Craft Talk: 

Supporting Characters

The best time to go to Walmart—and I do not believe this is up for debate—is 6:00am. By this (admittedly ungodly) hour, most of the stocking is finished, but few customers have arrived. You an walk the narrow aisles without having to duck behind support posts to let that crazed grandma with the wobbly buggy pass. You don’t have to wait in line at the self-checkout. You go in, and you get out. Clean. Efficient. Nobody gets hurt.

This is the way stories begin, at least in my mind. A setting, a protagonist, a shopping list of acts and scenes. These early moments of narrative construction have a kind of peaceful clarity, just me and the main arc. I like the simplicity.

And it would be fine to leave it there, if the goal was simply to grab floss and duct tape and get the hell out. But the thing that makes early shopping a pleasure makes a story, well, boring.

Enter supporting characters.

It’s tempting to treat the supporting cast the way we do real people who are peripheral to our own story—to pass by them politely, or to cast them according to simple categories of friend or villain. But in both the real and the fictional world, these people come to life only when we understand that, while their stories may not be like ours, they are nevertheless complicated individuals who bring their history and personalities to bear on us in unique ways.

I thought about this several times as I wrote the scene of Little Whit in the principal’s office. For starters, school employees are among the most influential people in a child’s life, but also among the most mysterious. It wouldn’t take much to view Dr. VerHagen as detached or Mrs. Welkie as a curmudgeon, and to leave them in that two-dimensional space. Yet without their caring and attention, Whit would have become another statistic, labeled a dummy or a troublemaker when the real problem was that he couldn’t see.

Not incidentally, this is analogous to a real instance from my own childhood. Although the people involved were much different, the fact is that I would never have gotten very far if it weren’t for a set of mysterious adults who recognized that my problem wasn’t emotional imbalance, but the inability to see. Once I got my first set of glasses, the world opened up, just as it did for Whit.

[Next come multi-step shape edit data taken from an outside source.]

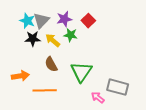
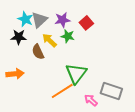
black star: (33, 39) -> (19, 37), moved
brown semicircle: (51, 64) -> (38, 52), moved
orange line: (45, 90) -> (62, 91), moved, turned -35

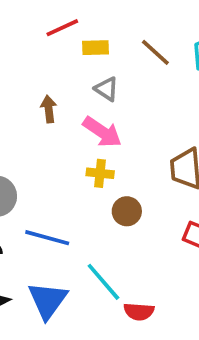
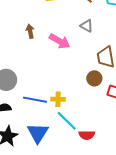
gray triangle: (107, 89) -> (87, 26), moved
yellow cross: (100, 173) -> (58, 99), moved
brown circle: (127, 211) -> (94, 78), moved

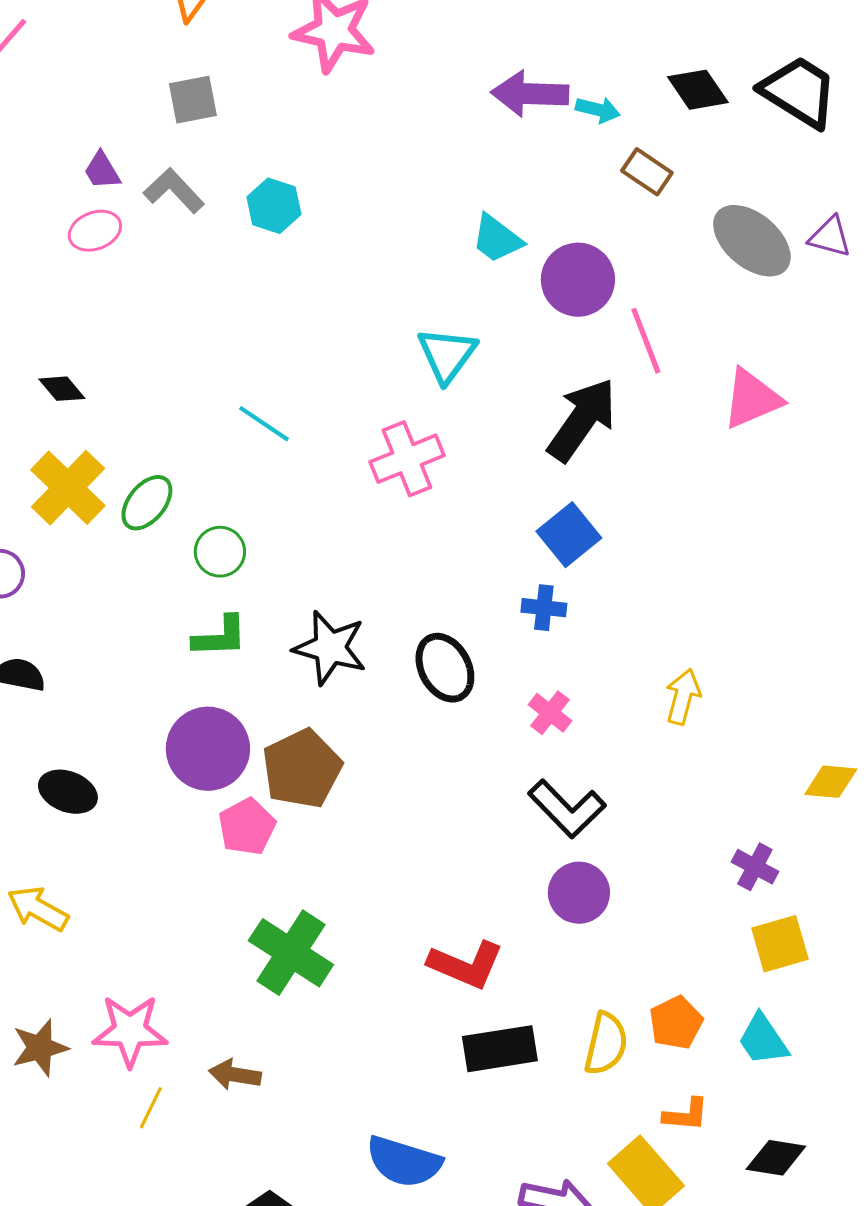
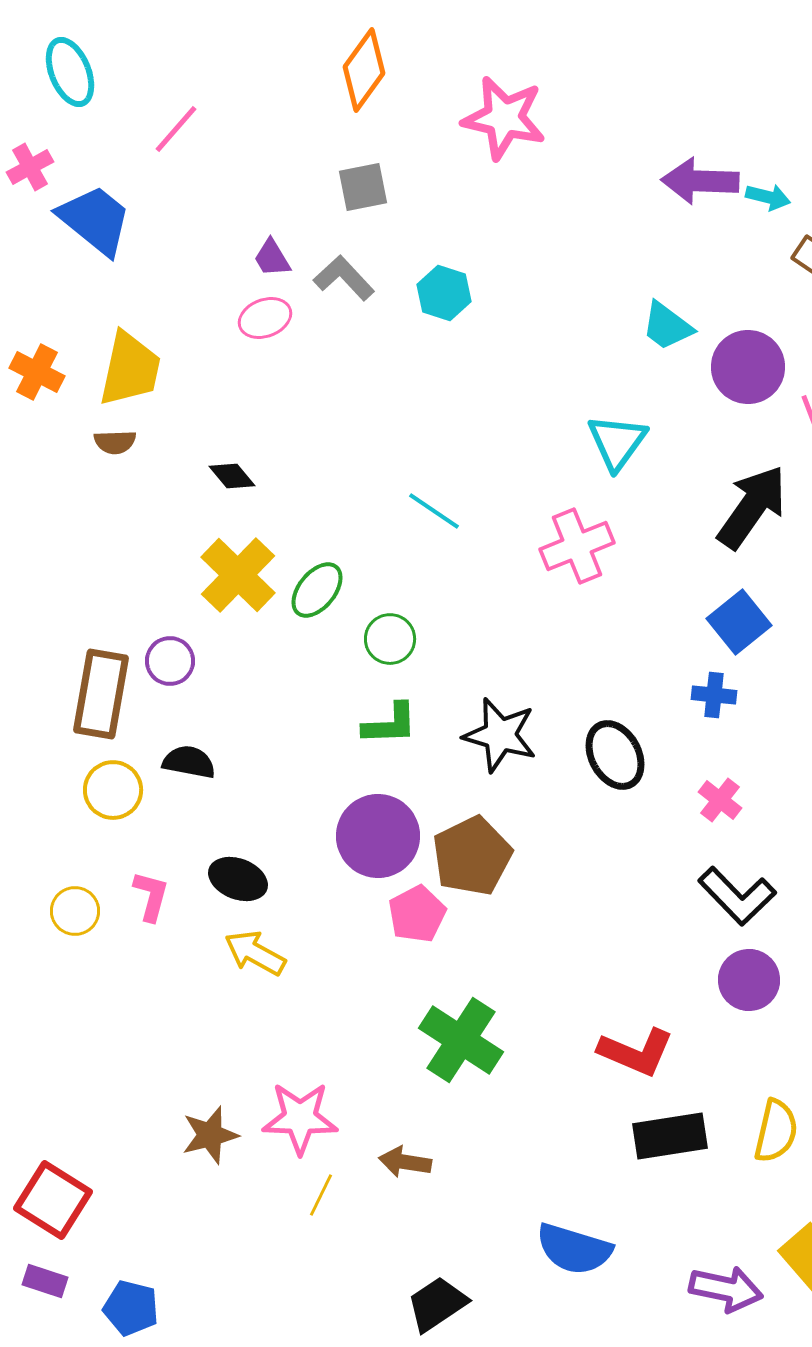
yellow arrow: (38, 909) -> (255, 953), moved

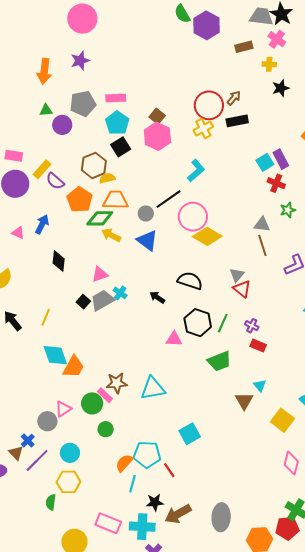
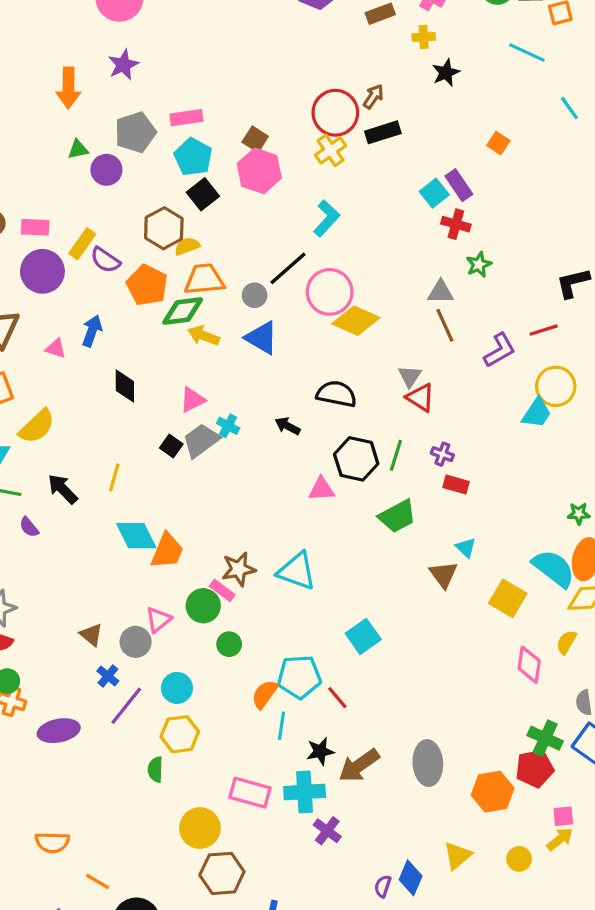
cyan triangle: (153, 388) -> (297, 571), turned 36
brown triangle: (16, 453) -> (91, 635), moved

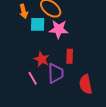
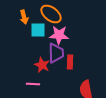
purple trapezoid: (56, 73) -> (56, 53), moved
pink line: (33, 78) -> (33, 84), turned -56

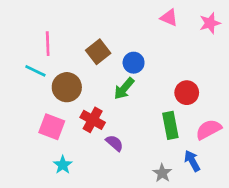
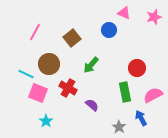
pink line: (48, 44) -> (35, 32), turned 30
blue circle: (134, 63) -> (109, 30), moved
cyan line: (35, 71) -> (26, 74), moved
purple semicircle: (114, 143) -> (92, 105), moved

Of course, these characters can unravel the narrative just as easily as they enable it. Once an author recognizes supporting characters as individuals in their own right, they at once start causing problems. You can’t trust them to behave, and when they get out of line, they can screw up the narrative. Although she doesn’t get a lot of stage time in Junius, Bethany Whitman Farris caused me to do more than one rewrite before all was said and done. But without her complicated humanity, Whit’s story would have been significantly less interesting, and the novel would have suffered.

Even if you don’t want a crowd of people muddying up the story, you need the occasional crazy grandma to make you duck behind the end cap. Introducing a truly interesting supporting cast is not terribly efficient, but it makes for a far more interesting story.